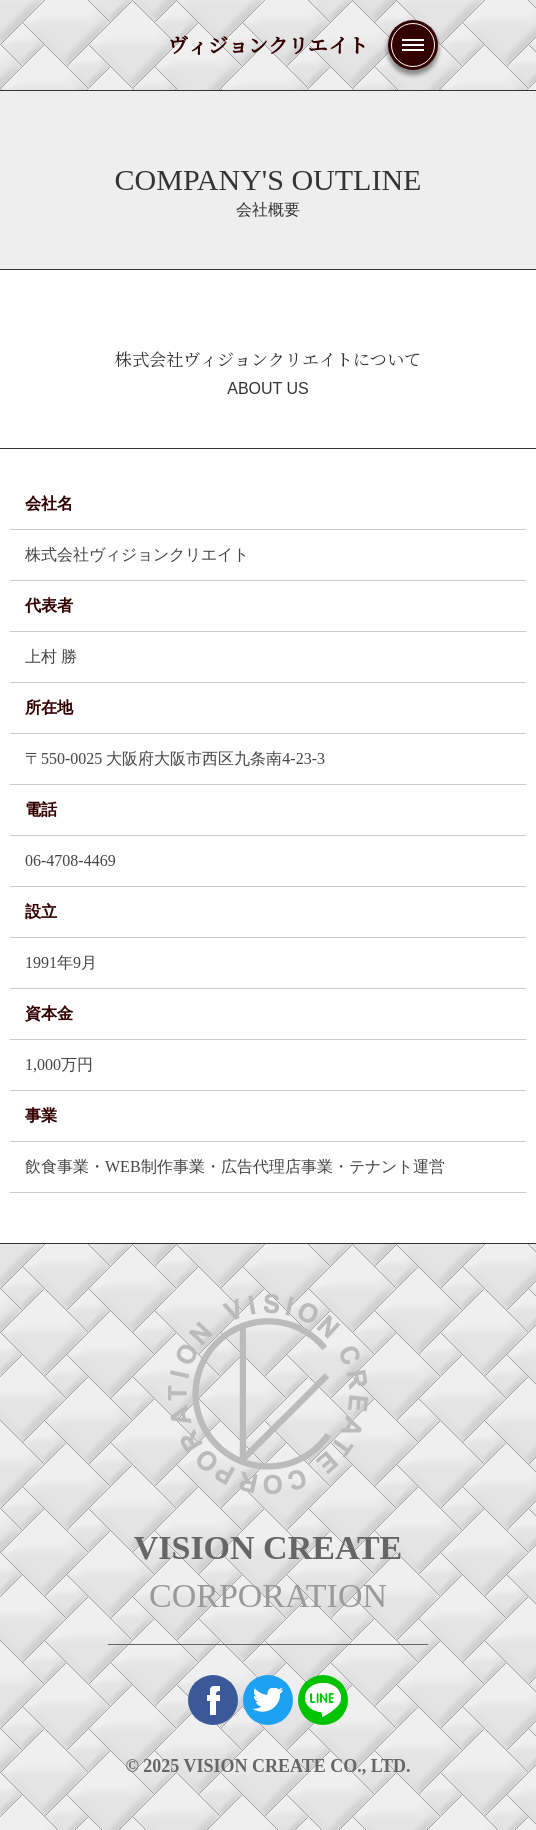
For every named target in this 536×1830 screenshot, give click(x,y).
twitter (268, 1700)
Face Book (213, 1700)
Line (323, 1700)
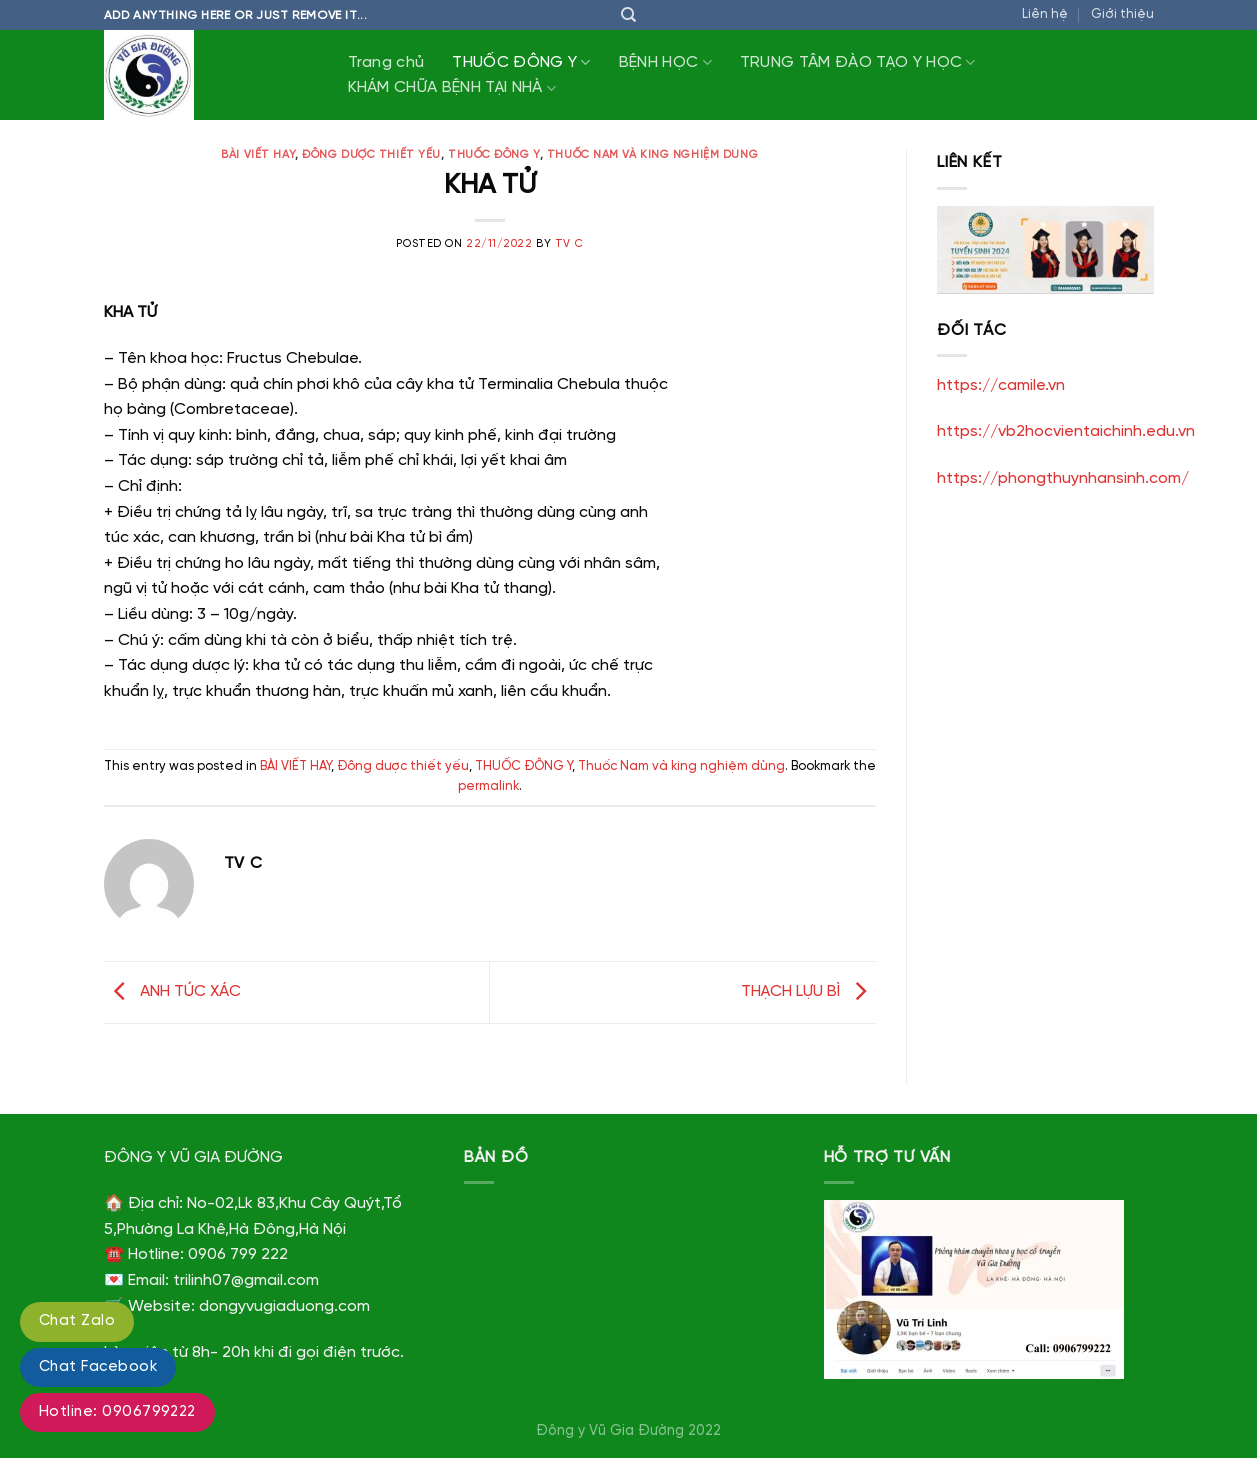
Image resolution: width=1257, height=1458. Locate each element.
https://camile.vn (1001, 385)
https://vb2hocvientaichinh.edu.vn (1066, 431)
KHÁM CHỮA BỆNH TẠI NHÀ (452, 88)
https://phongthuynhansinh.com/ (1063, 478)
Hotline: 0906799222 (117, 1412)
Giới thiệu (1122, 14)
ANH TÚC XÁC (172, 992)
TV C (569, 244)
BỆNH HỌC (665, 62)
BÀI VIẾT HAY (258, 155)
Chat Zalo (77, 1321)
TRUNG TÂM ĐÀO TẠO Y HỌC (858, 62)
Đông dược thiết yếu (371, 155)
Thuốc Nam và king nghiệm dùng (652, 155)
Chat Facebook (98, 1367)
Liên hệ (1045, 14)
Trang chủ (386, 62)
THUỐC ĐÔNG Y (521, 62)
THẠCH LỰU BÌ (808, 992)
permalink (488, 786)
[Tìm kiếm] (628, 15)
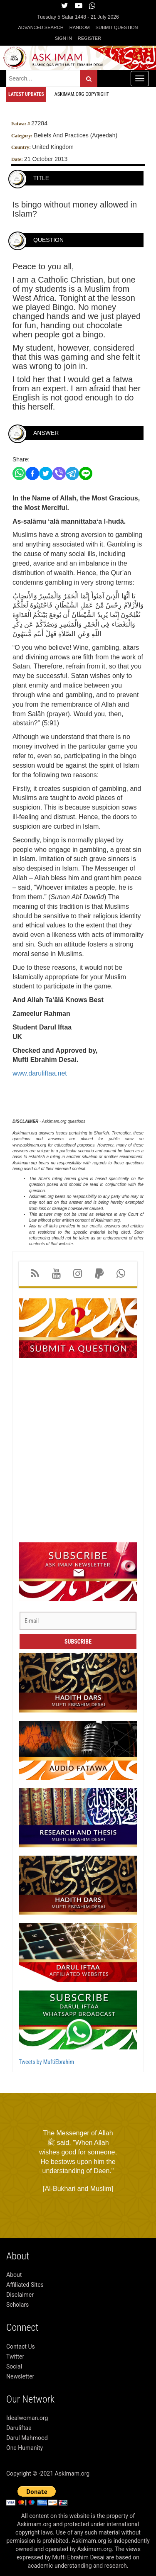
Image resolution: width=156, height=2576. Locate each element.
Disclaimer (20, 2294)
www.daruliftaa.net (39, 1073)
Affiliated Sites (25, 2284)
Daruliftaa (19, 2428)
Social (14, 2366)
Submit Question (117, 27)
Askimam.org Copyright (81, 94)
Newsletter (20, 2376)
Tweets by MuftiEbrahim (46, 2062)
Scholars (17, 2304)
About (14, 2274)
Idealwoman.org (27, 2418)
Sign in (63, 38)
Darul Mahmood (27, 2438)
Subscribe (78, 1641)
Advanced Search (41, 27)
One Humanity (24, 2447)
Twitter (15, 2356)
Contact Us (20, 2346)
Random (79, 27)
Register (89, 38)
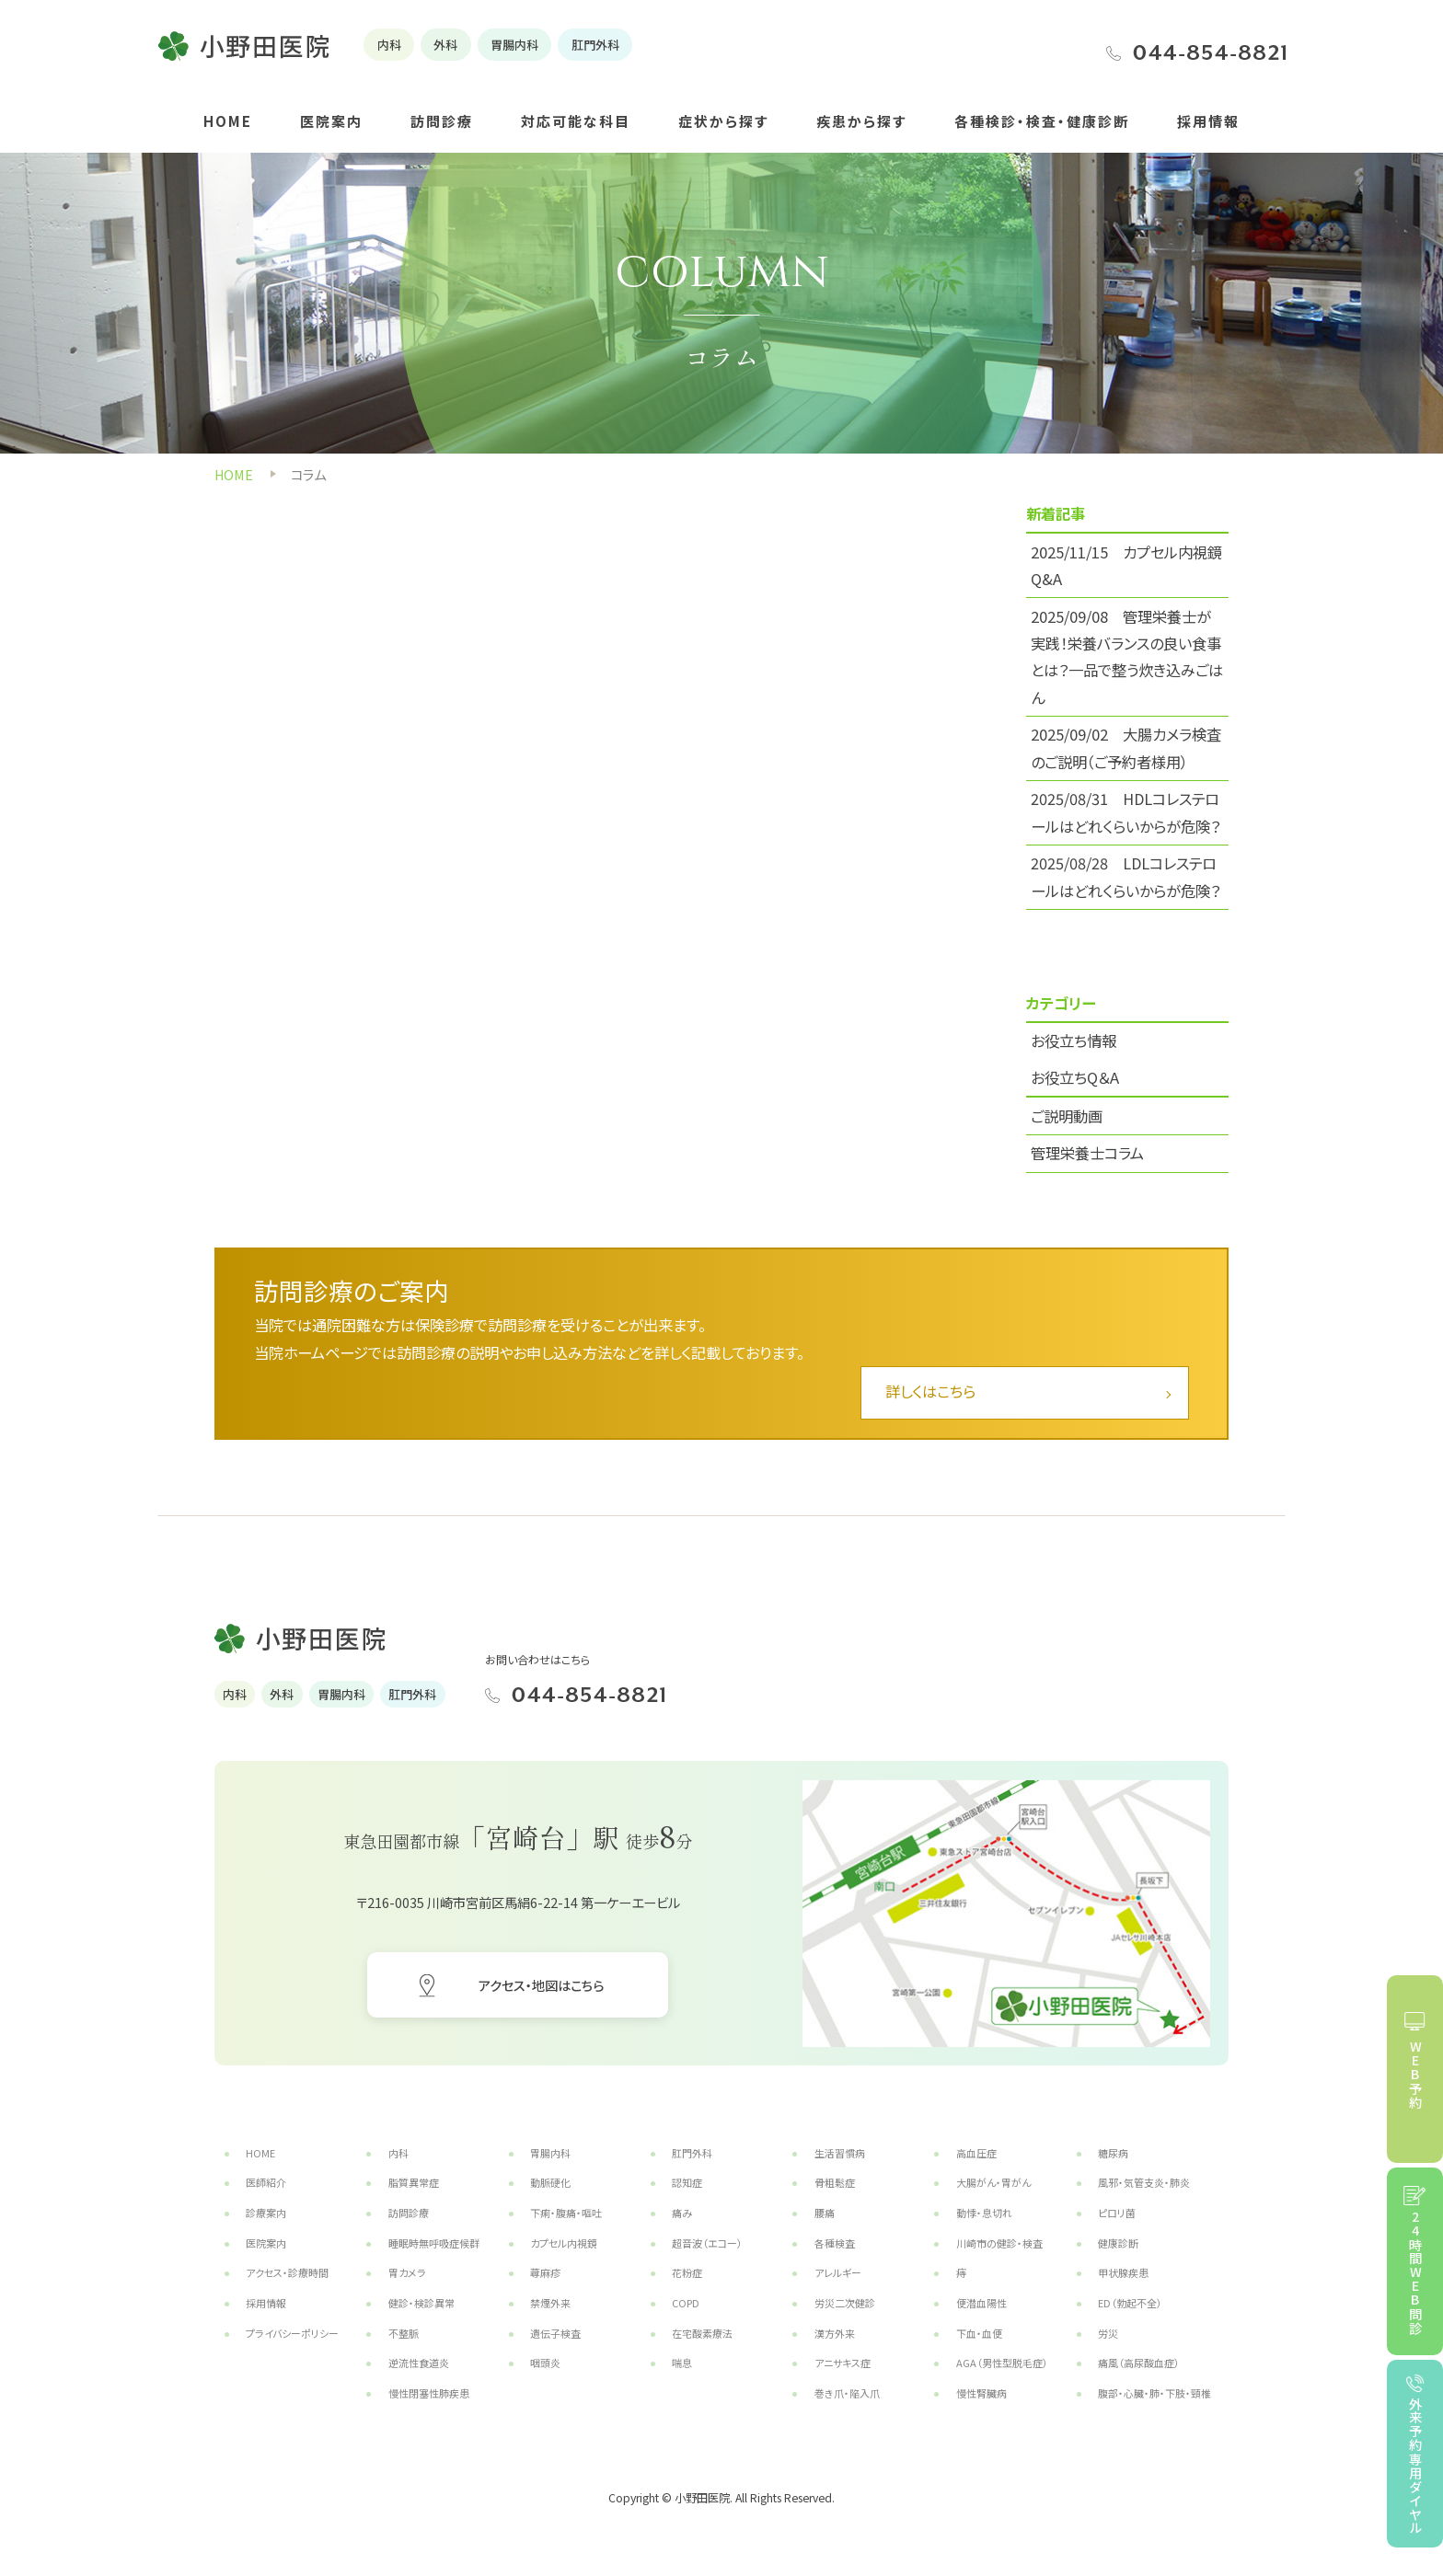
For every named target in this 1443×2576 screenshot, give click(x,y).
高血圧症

==============================

§ **Instructions for the task**: Your task is to list each line of the records with the word "this".

§ **Output of the task**:
For every named target in this 536×1830 screenshot, give click(x,y).
For every named target in this 1443×2576 screenshot, give click(x,y).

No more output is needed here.